18. Predicting brain relapse in lymphoma patients using machine learning

150 150 Techna Symposium

Drs. Sleiman Bassim, Robert Kridel

Princess Margaret Cancer Centre – University Health Network

With an incidence of some 4,000 new cases a year in Canada, diffuse large B-cell lymphoma (DLBCL) is the most common subtype of non-Hodgkin lymphoma. Relapse occurs in 40% of DLBCL patients and is often fatal. We have a particular interest in relapse that occurs in the brain (5% of patients). At present, no accurate prediction model of brain relapse exists. Our goal was to improve prediction of relapse in the brain with a new polygenic risk model.

Gene expression arrays with 70,524 probes were used to profile tumor biopsies from 240 patients. Patients were selected to fall into either of 3 groups: those that presented with brain relapse, those that presented with relapse outside of the brain, and those that were cured. We allocated 188 samples to the training cohort and 52 to the validation cohort. Stochastic mini-batch sampling insured balanced classification. Subsequently, we compared over 20 different machine learning models and deep networks to create a translational prediction test. Because expression alone is not sufficient to yield optimal model sensitivity and confidence, additional metrics were added to the classification. These metrics include modularity of gene clusters, gene-gene interactions, gene ranking by L1-regularization, and degrees of feature importance.

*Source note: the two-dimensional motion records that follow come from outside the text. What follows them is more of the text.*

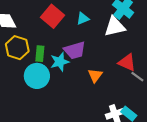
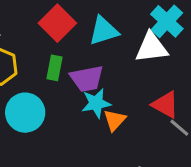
cyan triangle: (83, 18) -> (104, 31), size x1.5
green rectangle: (40, 54) -> (54, 68), moved
cyan star: (60, 62) -> (96, 103), moved

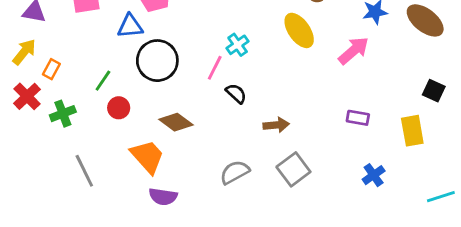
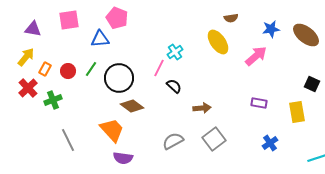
black circle: (157, 61) -> (119, 78), moved
green line: (103, 81) -> (91, 69), moved
red circle: (119, 108) -> (68, 71), moved

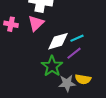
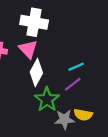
pink triangle: (36, 23) -> (28, 49), turned -30
white diamond: (58, 41) -> (36, 73), moved, turned -45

Support vector machines, gradient boosting, and neural nets ranked as top classifiers. The model that achieved best overall performance contained 64 genes, with 87.5% accuracy at 95% confidence interval, F1-statistic at 5.57, and p-value ≤ 0.001. These genes fell into discrete pathways, including transcriptional deregulation (MYC, MMP9, TRAF1, LMO2) and cyctokine receptors (CXCR4, CXCR6, IFNAR2, TNFRSF17).

Our approach identified, better than any reported prognostic model, individuals who were at high risk of brain relapse. Our study further opens the possibility for functional exploration of the biological underpinnings of relapse in the brain.